Thursday, June 2, 2011

I hope I never forget

I hope I never forget the way that George feels sitting in my lap reading a book.  The way he rear-ends his way into my crossed legs to signal that he wants to read.  The warmth of his body against my stomach.  The easy access to ruddy cheek kissing I have in between verses in the book.  The sweaty boy smell he has at the end of the day.

I hope I never forget Frances leaning over George and asking him in her sweet Minnie Mouse voice if he wants to play something and George giving his classic nod.  “Okay!” says Frances and off she runs with George bounding behind her.

I hope I never forget the sound of George calling me Mimi.  I am certain that in a few short months (or even weeks), he will change his ways and call me simply “Mommy.”  And I am certain I will get a little bit weepy when he does that.

I hope I never forget that Frances uses the soft “g” sound when pronouncing her brother’s name (the same “g” sound that comes at the end of the word "beige") – very French!

I hope I never forget that every night I sing Irving Berlin’s “What’ll I Do” to George as I am putting him to bed.  It’s my small tribute to Bea Arthur who sang that tune on an episode of The Golden Girls and I have loved it ever since.  Yes, technically it’s a love song (and a sad one at that), but it fits our evening routine.  George puts his head on my shoulders as I rock him back and forth; sometimes he looks right in my eyes on the last verse as if to say “good night.”  That's when I really need to get a tissue. 
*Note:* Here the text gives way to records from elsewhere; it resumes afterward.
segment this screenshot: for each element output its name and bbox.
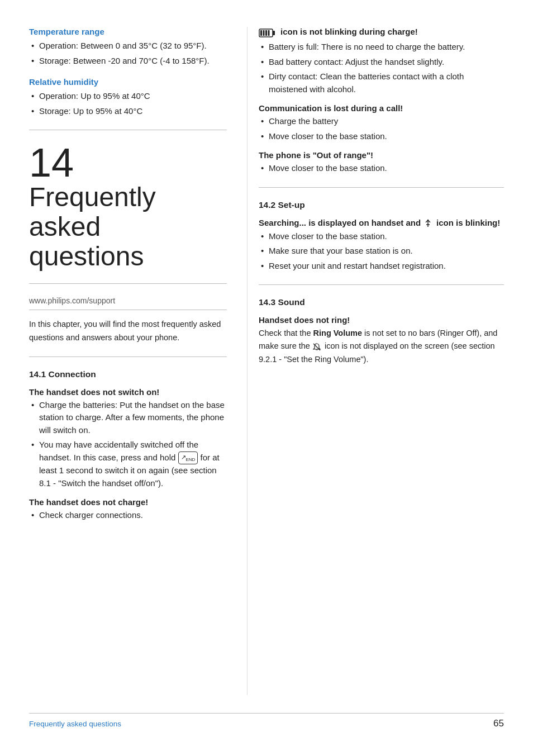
right-column: icon is not blinking during charge! Batt… <box>247 27 504 695</box>
main-content: Temperature range Operation: Between 0 a… <box>29 27 504 695</box>
out-of-range-heading: The phone is "Out of range"! <box>259 150 504 160</box>
list-item: Reset your unit and restart handset regi… <box>259 260 504 273</box>
chapter-url: www.philips.com/support <box>29 296 227 310</box>
battery-blink-label: icon is not blinking during charge! <box>280 27 418 36</box>
svg-rect-5 <box>268 30 270 36</box>
humidity-list: Operation: Up to 95% at 40°C Storage: Up… <box>29 90 227 117</box>
footer: Frequently asked questions 65 <box>29 713 504 729</box>
bell-icon <box>312 341 321 353</box>
list-item: Move closer to the base station. <box>259 230 504 243</box>
svg-rect-3 <box>263 30 265 36</box>
list-item: Battery is full: There is no need to cha… <box>259 41 504 54</box>
temperature-range-heading: Temperature range <box>29 27 227 36</box>
list-item: Bad battery contact: Adjust the handset … <box>259 56 504 69</box>
svg-rect-1 <box>273 31 275 35</box>
list-item: You may have accidentally switched off t… <box>29 439 227 489</box>
chapter-number: 14 <box>29 142 227 183</box>
handset-no-charge-heading: The handset does not charge! <box>29 497 227 507</box>
divider-right-1 <box>259 187 504 188</box>
list-item: Dirty contact: Clean the batteries conta… <box>259 70 504 96</box>
searching-heading: Searching... is displayed on handset and… <box>259 218 504 228</box>
list-item: Operation: Up to 95% at 40°C <box>29 90 227 103</box>
chapter-title-line1: Frequently asked <box>29 182 156 241</box>
divider-right-2 <box>259 284 504 285</box>
ring-volume-bold: Ring Volume <box>313 329 363 337</box>
ring-text-1: Check that the <box>259 329 313 337</box>
searching-text-2: icon is blinking! <box>436 218 500 227</box>
handset-no-ring-heading: Handset does not ring! <box>259 315 504 325</box>
list-item: Move closer to the base station. <box>259 130 504 143</box>
left-column: Temperature range Operation: Between 0 a… <box>29 27 247 695</box>
chapter-title-line2: questions <box>29 241 144 271</box>
divider-3 <box>29 356 227 357</box>
handset-no-switch-list: Charge the batteries: Put the handset on… <box>29 399 227 490</box>
temperature-list: Operation: Between 0 and 35°C (32 to 95°… <box>29 40 227 67</box>
list-item: Storage: Between -20 and 70°C (-4 to 158… <box>29 55 227 68</box>
chapter-intro: In this chapter, you will find the most … <box>29 318 227 344</box>
handset-no-ring-text: Check that the Ring Volume is not set to… <box>259 327 504 366</box>
section-setup: 14.2 Set-up <box>259 200 504 210</box>
battery-icon <box>259 27 275 39</box>
chapter-title: Frequently asked questions <box>29 183 227 271</box>
list-item: Make sure that your base station is on. <box>259 245 504 258</box>
searching-text: Searching... is displayed on handset and <box>259 218 421 227</box>
svg-rect-2 <box>260 30 262 36</box>
comm-lost-heading: Communication is lost during a call! <box>259 103 504 113</box>
list-item: Charge the battery <box>259 115 504 128</box>
section-connection: 14.1 Connection <box>29 369 227 379</box>
svg-point-10 <box>427 220 429 221</box>
switch-text-1: You may have accidentally switched off t… <box>39 440 198 462</box>
footer-page-number: 65 <box>493 718 504 729</box>
section-sound: 14.3 Sound <box>259 297 504 307</box>
footer-label: Frequently asked questions <box>29 720 121 728</box>
chapter-title-block: 14 Frequently asked questions <box>29 142 227 271</box>
divider-2 <box>29 283 227 284</box>
handset-no-charge-list: Check charger connections. <box>29 509 227 522</box>
handset-no-switch-heading: The handset does not switch on! <box>29 387 227 397</box>
battery-blink-heading: icon is not blinking during charge! <box>259 27 504 39</box>
list-item: Operation: Between 0 and 35°C (32 to 95°… <box>29 40 227 53</box>
out-of-range-list: Move closer to the base station. <box>259 162 504 175</box>
list-item: Move closer to the base station. <box>259 162 504 175</box>
divider-1 <box>29 130 227 130</box>
list-item: Storage: Up to 95% at 40°C <box>29 105 227 118</box>
battery-blink-list: Battery is full: There is no need to cha… <box>259 41 504 96</box>
antennae-icon <box>423 218 433 228</box>
humidity-heading: Relative humidity <box>29 77 227 87</box>
list-item: Charge the batteries: Put the handset on… <box>29 399 227 437</box>
comm-lost-list: Charge the battery Move closer to the ba… <box>259 115 504 142</box>
end-key-icon: ↗END <box>178 451 198 464</box>
svg-rect-4 <box>265 30 267 36</box>
searching-list: Move closer to the base station. Make su… <box>259 230 504 273</box>
list-item: Check charger connections. <box>29 509 227 522</box>
page: Temperature range Operation: Between 0 a… <box>0 0 533 756</box>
I hope I never forget that Frances calls my dress heels my “tap shoes” and always asks me when I am wearing them again.  It is inconceivable to her that I don’t voluntarily wear them every day as certainly she would if she were an adult.

I hope I never forget the sound of unrestrained giggles that my children make when they are playing.  I am forever grateful that (at least for now) Frances and George adore being with each other dare I say more than they like being with anyone else, including their own parents.  Frances begs to wake George up from his nap if he is sleeping longer than expected and George races to get in the car seat (I know!  I promise, it’s the only time he does that) if he knows we are picking Frances up from school.

I hope I never forget what Frances and George are like at these perfect ages of 3 ½ and 1 ½.

Can we just freeze them here, please?